I will write about how to connect to rds from a data analysis tool such as jupyter and get a data frame.
When you pull data from a database and want to analyze it
I think that it often follows the process.
However
――If you want to try various data frames --When the desired data frame changes depending on the situation ――If you always want fresh data
Under such circumstances, the previous process will be repeated many times. As a result, workers may repeatedly jump between the database and the analytical environment, or incur some communication costs between the engineer who prepares the data and the data scientist who analyzes it.
Therefore, I thought that the cost could be reduced by connecting the analysis environment to the database as it is.

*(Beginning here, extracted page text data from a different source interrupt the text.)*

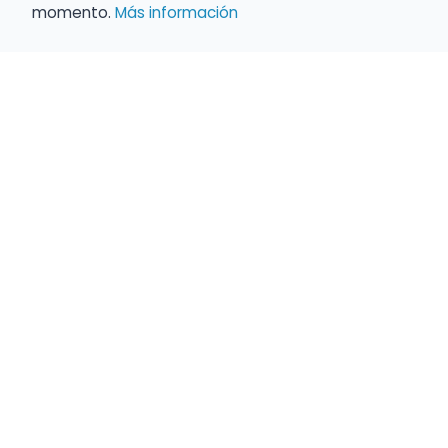
momento.
Más información
Empleo para músicos
Convocatorias de empleo público
Ofertas de empleo de encuentramusico.e
Publica tu oferta de empleo para músicos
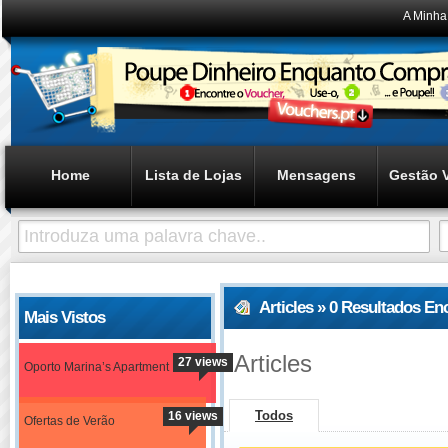
A Minha
Home
Lista de Lojas
Mensagens
Gestão 
Articles » 0 Resultados E
Mais Vistos
Articles
27 views
Oporto Marina’s Apartment
Todos
16 views
Ofertas de Verão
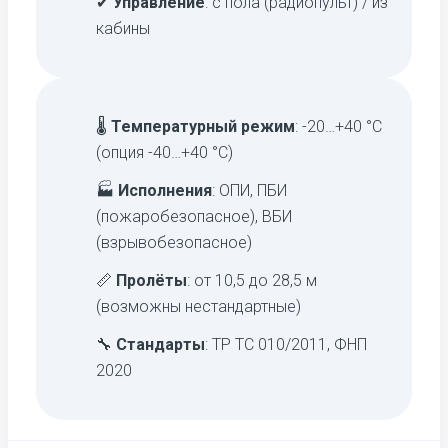
✔
Управление
: с пола (радиопульт) / из
кабины
🌡
Температурный режим
: -20…+40 °C
(опция -40…+40 °C)
🏭
Исполнения
: ОПИ, ПБИ
(пожаробезопасное), ВБИ
(взрывобезопасное)
📏
Пролёты
: от 10,5 до 28,5 м
(возможны нестандартные)
🔧
Стандарты
: ТР ТС 010/2011, ФНП
2020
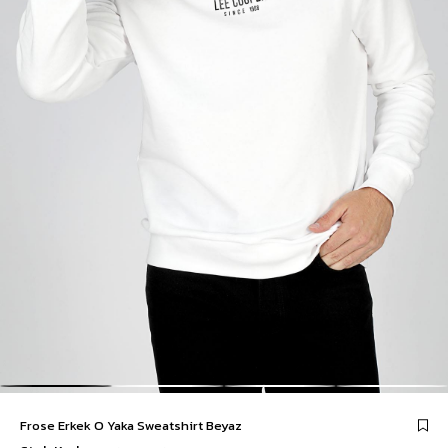
Frose Erkek O Yaka Sweatshirt Beyaz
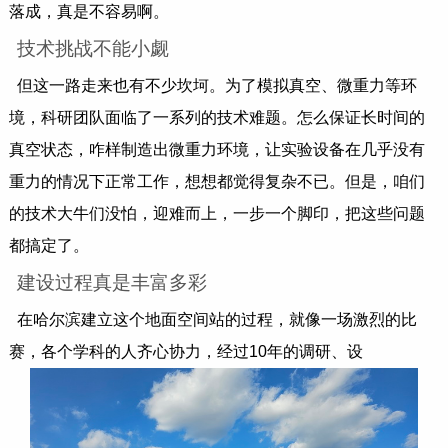
落成，真是不容易啊。
技术挑战不能小觑
但这一路走来也有不少坎坷。为了模拟真空、微重力等环
境，科研团队面临了一系列的技术难题。怎么保证长时间的
真空状态，咋样制造出微重力环境，让实验设备在几乎没有
重力的情况下正常工作，想想都觉得复杂不已。但是，咱们
的技术大牛们没怕，迎难而上，一步一个脚印，把这些问题
都搞定了。
建设过程真是丰富多彩
在哈尔滨建立这个地面空间站的过程，就像一场激烈的比
赛，各个学科的人齐心协力，经过10年的调研、设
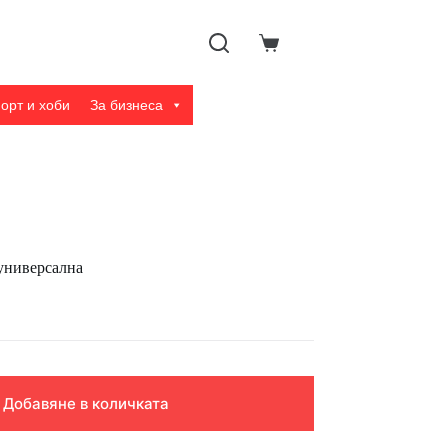
Shopping
cart
орт и хоби
За бизнеса
универсална
Добавяне в количката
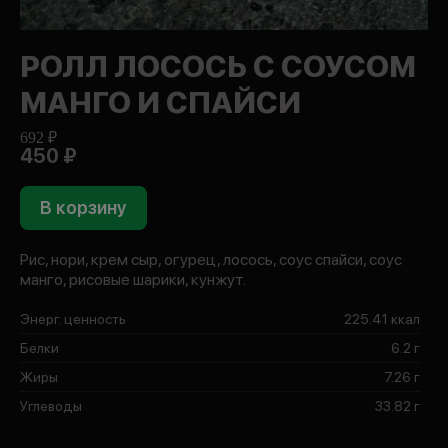
РОЛЛ ЛОСОСЬ С СОУСОМ
МАНГО И СПАЙСИ
692 ₽
450 ₽
В корзину
Рис, нори, крем сыр, огурец, лосось, соус спайси, соус
манго, рисовые шарики, кунжут.
Энерг. ценность
225.41 ккал
Белки
6.2 г
Жиры
7.26 г
Углеводы
33.82 г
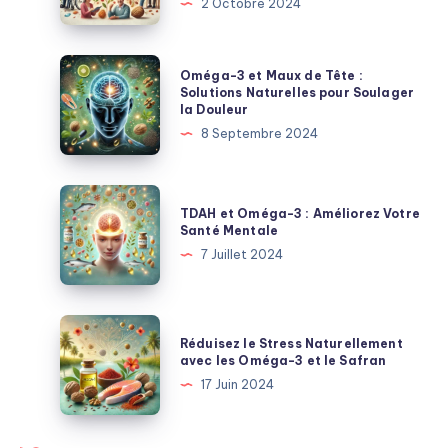
2 Octobre 2024
Déclin
Cognitif
:
Oméga-
Oméga-3 et Maux de Tête :
Protégez
3
Solutions Naturelles pour Soulager
la Douleur
Votre
et
8 Septembre 2024
Cerveau
Maux
Naturellement
de
🌿
Tête
TDAH
TDAH et Oméga-3 : Améliorez Votre
:
et
Santé Mentale
Solutions
Oméga-
7 Juillet 2024
Naturelles
3
pour
:
Soulager
Améliorez
Réduisez
la
Réduisez le Stress Naturellement
Votre
le
avec les Oméga-3 et le Safran
Douleur
Santé
Stress
17 Juin 2024
Mentale
Naturellement
avec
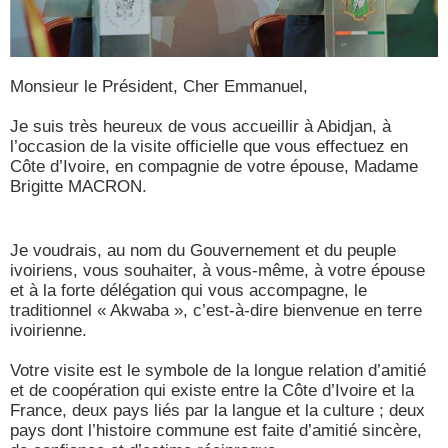
Monsieur le Président, Cher Emmanuel,
Je suis très heureux de vous accueillir à Abidjan, à
l’occasion de la visite officielle que vous effectuez en
Côte d’Ivoire, en compagnie de votre épouse, Madame
Brigitte MACRON.
Je voudrais, au nom du Gouvernement et du peuple
ivoiriens, vous souhaiter, à vous-même, à votre épouse
et à la forte délégation qui vous accompagne, le
traditionnel « Akwaba », c’est-à-dire bienvenue en terre
ivoirienne.
Votre visite est le symbole de la longue relation d’amitié
et de coopération qui existe entre la Côte d’Ivoire et la
France, deux pays liés par la langue et la culture ; deux
pays dont l’histoire commune est faite d’amitié sincère,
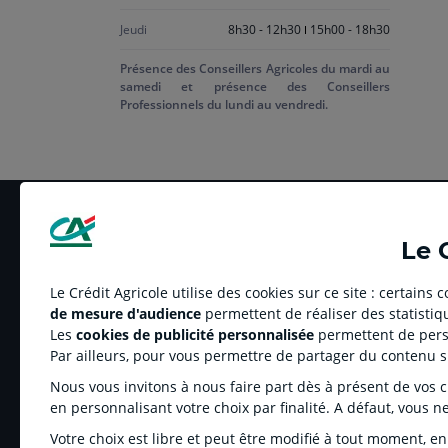
Jeudi
8h30 - 12h30
15h00 - 18h30
Présence des Conseillers Agricoles du mardi au
samedi et présence des Conseillers
Professionnels du lundi au vendredi.
Le 
Le Crédit Agricole utilise des cookies sur ce site : certains
de mesure d'audience
permettent de réaliser des statistiqu
LE CREDIT AGRICOLE
RELATION BANQUE
Les
cookies de publicité personnalisée
permettent de perso
Banque coopérative
Réclamation et média
Par ailleurs, pour vous permettre de partager du contenu 
Espace sociétaire
Tarifs
Nous vous invitons à nous faire part dès à présent de vos cho
Charte éthique
Informations régleme
en personnalisant votre choix par finalité. A défaut, vous n
Groupe Crédit Agricole
Fonds de Garantie de
Votre choix est libre et peut être modifié à tout moment, en
Recrutement
Rétractation-Résiliati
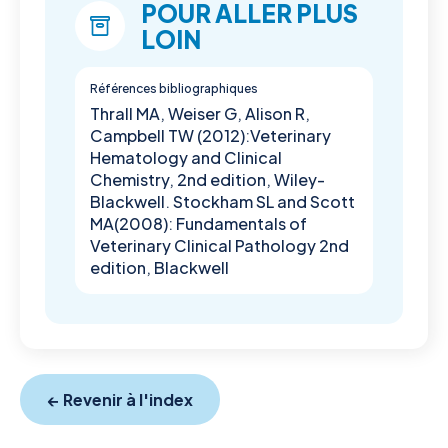
POUR ALLER PLUS
LOIN
Références bibliographiques
Thrall MA, Weiser G, Alison R,
Campbell TW (2012):Veterinary
Hematology and Clinical
Chemistry, 2nd edition, Wiley-
Blackwell. Stockham SL and Scott
MA(2008): Fundamentals of
Veterinary Clinical Pathology 2nd
edition, Blackwell
← Revenir à l'index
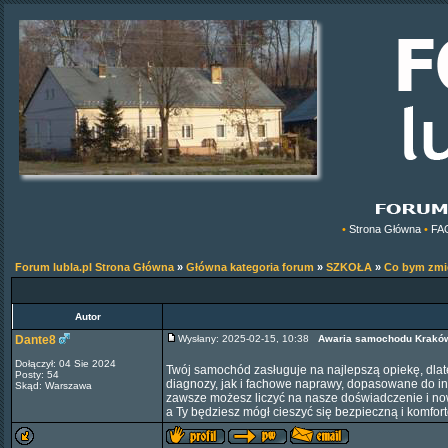
•
Strona Główna
•
FA
Forum lubla.pl Strona Główna
»
Główna kategoria forum
»
SZKOŁA
»
Co bym zmie
Autor
Dante8
Wysłany: 2025-02-15, 10:38
Awaria samochodu Krakó
Dołączył: 04 Sie 2024
Twój samochód zasługuje na najlepszą opiekę, dlat
Posty: 54
diagnozy, jak i fachowe naprawy, dopasowane do in
Skąd: Warszawa
zawsze możesz liczyć na nasze doświadczenie i no
a Ty będziesz mógł cieszyć się bezpieczną i komfo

I often use Python for data analysis, but this time I tried to connect to the database using Python's MySQL client mysqlclient. (Mysqlclient is the recommended driver for Python's web framework Django)
import MySQLdb
connect = MySQLdb.connect(
    host='rds endpoint',
    user='username',
    db='Database name',
    passwd='password'
)
cursor = connect.cursor()
sql = "Write a sql statement such as select as a string"
cursor.execute(sql)
for row in cursor.fetchall():
    print(row)
cursor.close()
connect.close()
The result will be returned as a tuple. Be sure to add limit to the sql specification because the process will not end if the table is large.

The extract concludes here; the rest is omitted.